Cut the butter into the mixture so that small pieces of the butter are still visible.
In a small bowl, stir water and vinegar together and then pour it in with the flour mixture. Mix until the dough just comes together.
Turn the dough out and gently work it until a firm dough forms. Cut the dough in half and wrap each piece in plastic wrap and transfer to the fridge to chill for at least an hour. Remove from fridge 15 minutes before rolling.
In a large bowl, toss apples and lemon juice together.
In a pan, over medium heat, saute HALF of the apples until most of the juices cook out and the apples have softened (about 10 minutes).

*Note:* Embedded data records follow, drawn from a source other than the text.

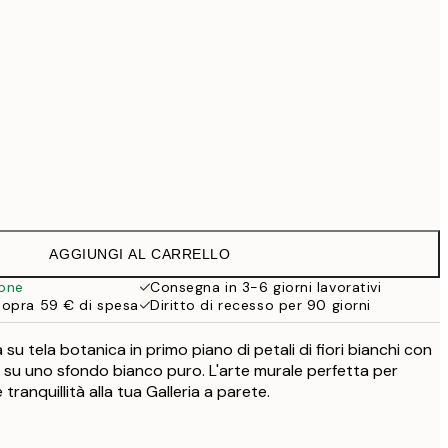
99 €
Senza cornice
AGGIUNGI AL CARRELLO
ione
Consegna in 3-6 giorni lavorativi
sopra 59 € di spesa
Diritto di recesso per 90 giorni
u tela botanica in primo piano di petali di fiori bianchi con
i su uno sfondo bianco puro. L'arte murale perfetta per
ranquillità alla tua Galleria a parete.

Using a slotted spoon, transfer sauteed apples to the bowl with the remaining uncooked apples.
To the bowl, add sugar, light brown sugar, cinnamon, allspice, nutmeg, and salt. Mix well.
Preheat oven to 400 degrees and coat a sanitized work surface with flour. Dust a 9" pie plate with flour.
Place one of the balls of dough on the work surface and roll it to a little less than a 1/4 inch thickness.
Transfer the dough to the pie pan and gently mold it to the bottom.
Sprinkle a layer of oats over the dough followed by the apple pie filling. Dot with butter.
Place the other ball of dough on the work surface and roll it out to the same thickness and drape it over the apple filling.
Trim away excess dough. Tuck the dough draped over the top under and then pinch it together all the way around to create a fluted age.
In a small bowl, whisk together egg and 2 tablespoons of water. Brush the mixture over the surface of the pie and then sprinkle with cinnamon and sugar.
Use scissors to make several symmetrical snips in the pie crust to act as vents and release steam.
Place the pie on a parchment paper-lined baking sheet and bake in the center of the oven at 400 degrees for 10 minutes. Lower the oven temperature to 375 degrees and continue baking for 40 to 50 minutes (or until the crust is golden brown and steam is coming out of the vents from the hot and bubbly filling).
Transfer pie plate to a cooling rack and cool for at least 2 hours before slicing.